Youth Voices: Marcha Pieces Talks About Stereotypes in LGBTQ Youth and Views on Political Justice
G Philly presents a new collaboration with youth from The Attic Youth Center to spotlight the creative magic and cultural contributions of Philly’s LGBTQ youth of color. Today, we present Marcha Pieces as he talks about being the “Grandmom” of The Attic, stereotypes in LGBTQ youth, views on political justice and more.
What is your favorite thing about you?
My ability to press on, regardless of the situation. I like to have a great insight on whatever happens. I’m very optimistic. I like helping people, and that’s why I got the name, “Grandmom” at The Attic, because I’m like the cheerful person that wants to know “How are things going? How’s life?” I’m always upbeat and look on the positive side, even when there’s not a positive side.
What do you think is a common misconception about youth?
That we are just young and wild, and that we take things for granted. We’re stereotyped very fast and easy, especially as LGBTQ youth. We’re stereotyped and put into these categories and people don’t know that those stereotypes effect how people look at the world and how they develop into something.
How would you also add onto that, the misconceptions about queer youth of color?
We’re all Ballroom kids, or we’re all sluts or thieves. You know, there’s nothing positive, and some stereotypes are true. Queer African American kids have a hard time accepting LGBT people, more so then other races of the LGBT community. I went to high school and I was in the suburbs. A majority of my LGBT friends were queer and trans* and they were Caucasian; they were accepting of any and everything. But, as soon as I started doing the Ballroom scene, androgyny was shamed upon. It’s was like, are you masculine or are you not, you know? I think it’s because they see their leaders do that. People seem to think there’s this book on how to be gay and there’s not. You are the book. You are the pen and the paper. You make your own destiny. If people forget that, then people start to mess up and then that becomes part of misconceptions. You see it a lot.
Is there a social cause that inspires you?
Whether it’s Black Lives Matter, Trans* Lives Matter, All Lives Matter, Bring Back Our Girls, positive things, or charity, I typically like to do anything that’s for justice. Regardless of skin color, tone, whatever, if it has a positive message, if this actually does something to help the community, and the rest of the people that we share this Earth with, why not support it?
So, then, is that your barometer for justice?
Yes and no. Some are for justice and some and just to raise awareness. I tend to think that if you don’t open your horizons to social causes, you tend to become ignorant and ignorant meaning, “not to know what’s out there.” For instance, there are LGBT social causes, but there’s so much within those causes (i.e.: Dyke March, Trans* March, Trans Conference and Alliance). I think it’s important to have an involvement in as much as possible. Oh, god, I sound like a politician. I’m never going to be a politician. [laughs]
Why aren’t you going to be a politician?
America’s not ready for me. America was barely ready for Obama. A gay president? They can barely accept that a female is running.

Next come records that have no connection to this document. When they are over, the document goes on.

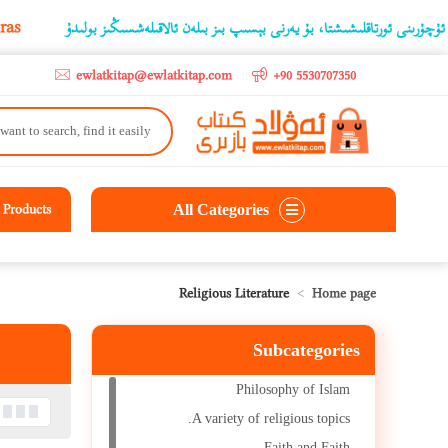
ers over 5,000 liras
، بۇ يەرنى بېسىپ بىز بىلەن ئالاقىلەشسىڭىز بولىدۇ
ewlatkitap@ewlatkitap.com
+90 5530707350
All Categories
Products
Religious Literature
Home page
Subcategories
Philosophy of Islam
A variety of religious topics.
Faith and Faith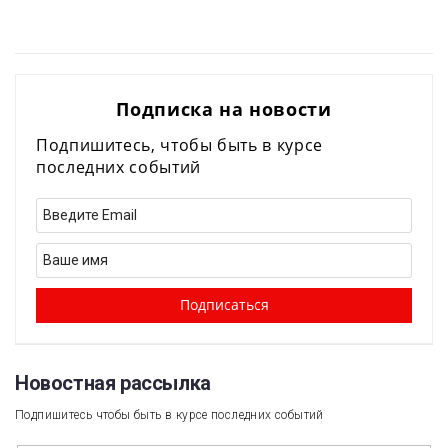
Подписка на новости
Подпишитесь, чтобы быть в курсе
последних событий
Новостная рассылка​
Подпишитесь чтобы быть в курсе последних событий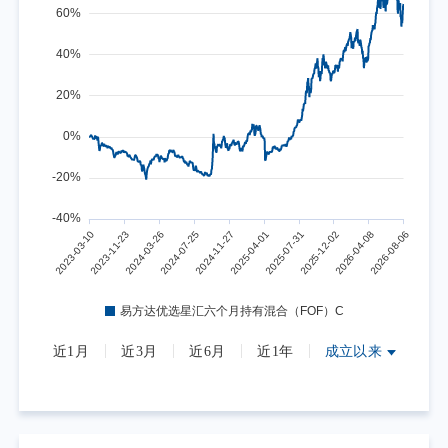
近1月
近3月
近6月
近1年
成立以来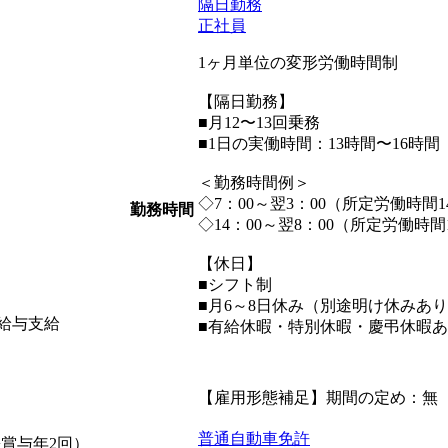
隔日勤務
正社員
1ヶ月単位の変形労働時間制
【隔日勤務】
■月12〜13回乗務
■1日の実働時間：13時間〜16時間
＜勤務時間例＞
◇7：00～翌3：00（所定労働時間1
勤務時間
◇14：00～翌8：00（所定労働時間
【休日】
■シフト制
■月6～8日休み（別途明け休みあ
給与支給
■有給休暇・特別休暇・慶弔休暇
【雇用形態補足】期間の定め：無
普通自動車免許
+賞与年2回）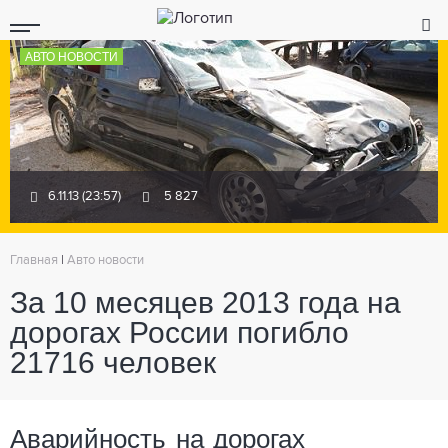
АВТО НОВОСТИ
6.11.13 (23:57)
5 827
Главная
|
Авто новости
За 10 месяцев 2013 года на
дорогах России погибло
21716 человек
Аварийность на дорогах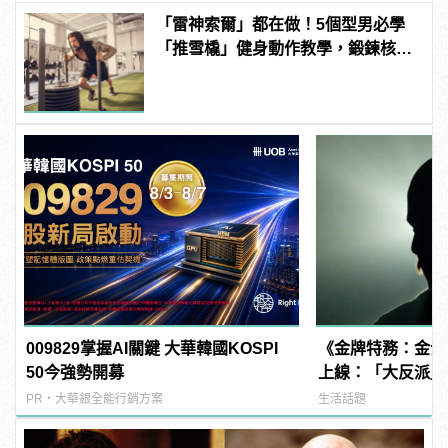
「雷神索爾」都在做！5個型男必學
「推雪橇」健身動作教學，鍛鍊核心
增加爆發力！ | manfashion這樣變型
男
009829掌握AI關鍵 大華韓國KOSPI
《金牌特務：金士
50今強勢開募
上線：「大反派」
動！
PR・大華銀全能行銷方案
生活話題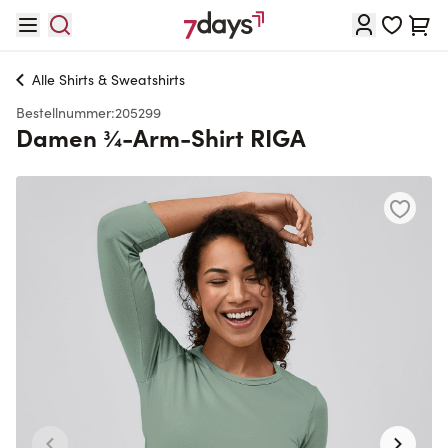
Direkt zum Inhalt
Waren
Alle
Shirts & Sweatshirts
Bestellnummer:
205299
Damen ¾-Arm-Shirt RIGA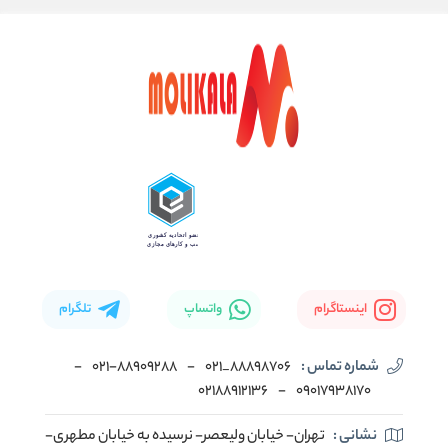
اینستاگرام
واتساپ
تلگرام
شماره تماس :
88898706_021
-
۰۲۱-۸۸۹۰۹۲۸۸
-
02188912136
-
۰۹۰۱۷۹۳۸۱۷۰
نشانی :
تهران- خیابان ولیعصر- نرسیده به خیابان مطهری-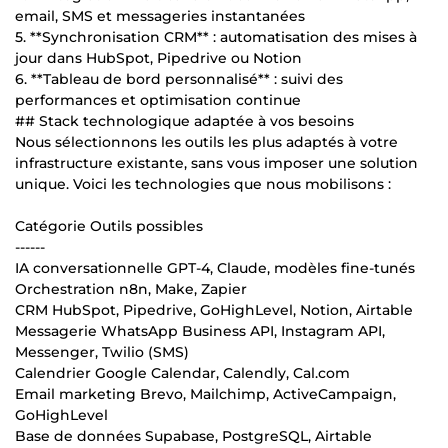
email, SMS et messageries instantanées
5. **Synchronisation CRM** : automatisation des mises à
jour dans HubSpot, Pipedrive ou Notion
6. **Tableau de bord personnalisé** : suivi des
performances et optimisation continue
## Stack technologique adaptée à vos besoins
Nous sélectionnons les outils les plus adaptés à votre
infrastructure existante, sans vous imposer une solution
unique. Voici les technologies que nous mobilisons :
Catégorie Outils possibles
------
IA conversationnelle GPT-4, Claude, modèles fine-tunés
Orchestration n8n, Make, Zapier
CRM HubSpot, Pipedrive, GoHighLevel, Notion, Airtable
Messagerie WhatsApp Business API, Instagram API,
Messenger, Twilio (SMS)
Calendrier Google Calendar, Calendly, Cal.com
Email marketing Brevo, Mailchimp, ActiveCampaign,
GoHighLevel
Base de données Supabase, PostgreSQL, Airtable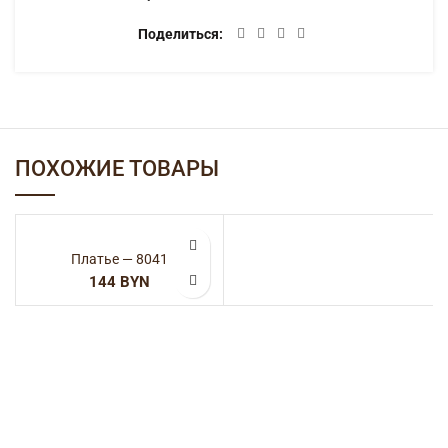
Категории:
Женская одежда
,
Платья
Поделиться
ОПИСАНИЕ
100% полиэстер
ДЕТАЛИ
ДОСТАВКА
ПОХОЖИЕ ТОВАРЫ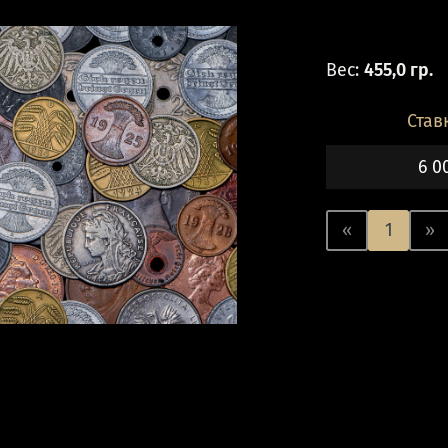
Вес:
455,0 гр.
Став
6 0
«
1
»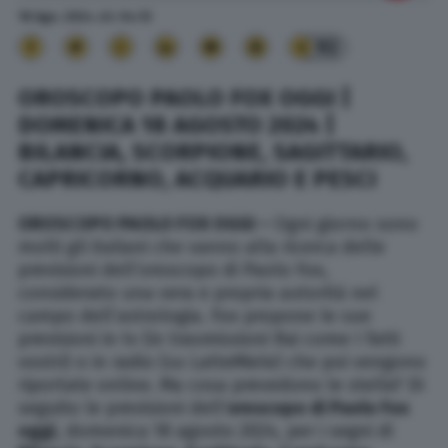
18 Ago. 2024
alle
04:13
92
OROSCOPO PAOLO FOX OGGI |
DOMENICA 18 AGOSTO 2024 |
BILANCIA, SCORPIONE, SAGITTARIO,
CAPRICORNO, ACQUARIO E PESCI
OROSCOPO PAOLO FOX OGGI –
Ogni giorno sono
molti gli italiani che vanno alla ricerca delle
previsioni dell’oroscopo di Paolo Fox,
considerato una vera e propria autorità nel
campo dell’astrologia. Fox propone le sue
previsioni in tv (in trasmissioni Rai come I fatti
vostri) o in radio (su LatteMiele) che poi vengono
riportate online. Ma cosa prevedono le stelle? Di
seguito le previsioni dell’
oroscopo di Paolo Fox
oggi
, domenica 18 agosto 2024, per i segni di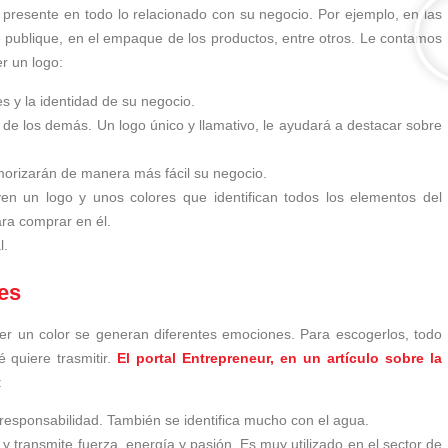
 presente en todo lo relacionado con su negocio. Por ejemplo, en las
 publique, en el empaque de los productos, entre otros. Le contamos
r un logo:
s y la identidad de su negocio.
 de los demás. Un logo único y llamativo, le ayudará a destacar sobre
morizarán de manera más fácil su negocio.
ven un logo y unos colores que identifican todos los elementos del
ra comprar en él.
l.
es
ver un color se generan diferentes emociones. Para escogerlos, todo
quiere trasmitir.
El portal Entrepreneur, en un artículo sobre la
:
 responsabilidad. También se identifica mucho con el agua.
y transmite fuerza, energía y pasión. Es muy utilizado en el sector de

Where would you like to see improvement in the LGBT Philly community?
Everywhere, from the North-East to the North-West to the South, South-West, Center City. When a lashing, or a hate-crime happens, don’t treat it like it’s a harassment or a loud noise complaint. Actually, that’s the other way around, because I notice that police sometimes treat loud noise complaints or disruptions as a higher priority than when someone is jumped or gay-bashed.
I’ve also noticed that a lot of people are willing to accept female-identified females that like other female-identified females that dress masculine. It’s controversial, though, to have a boy that likes other men that dresses like a woman. It’s basically the same thing, but it’s only an issue when men do it and I hate that. It gets on my nerves. I think, why does it matter?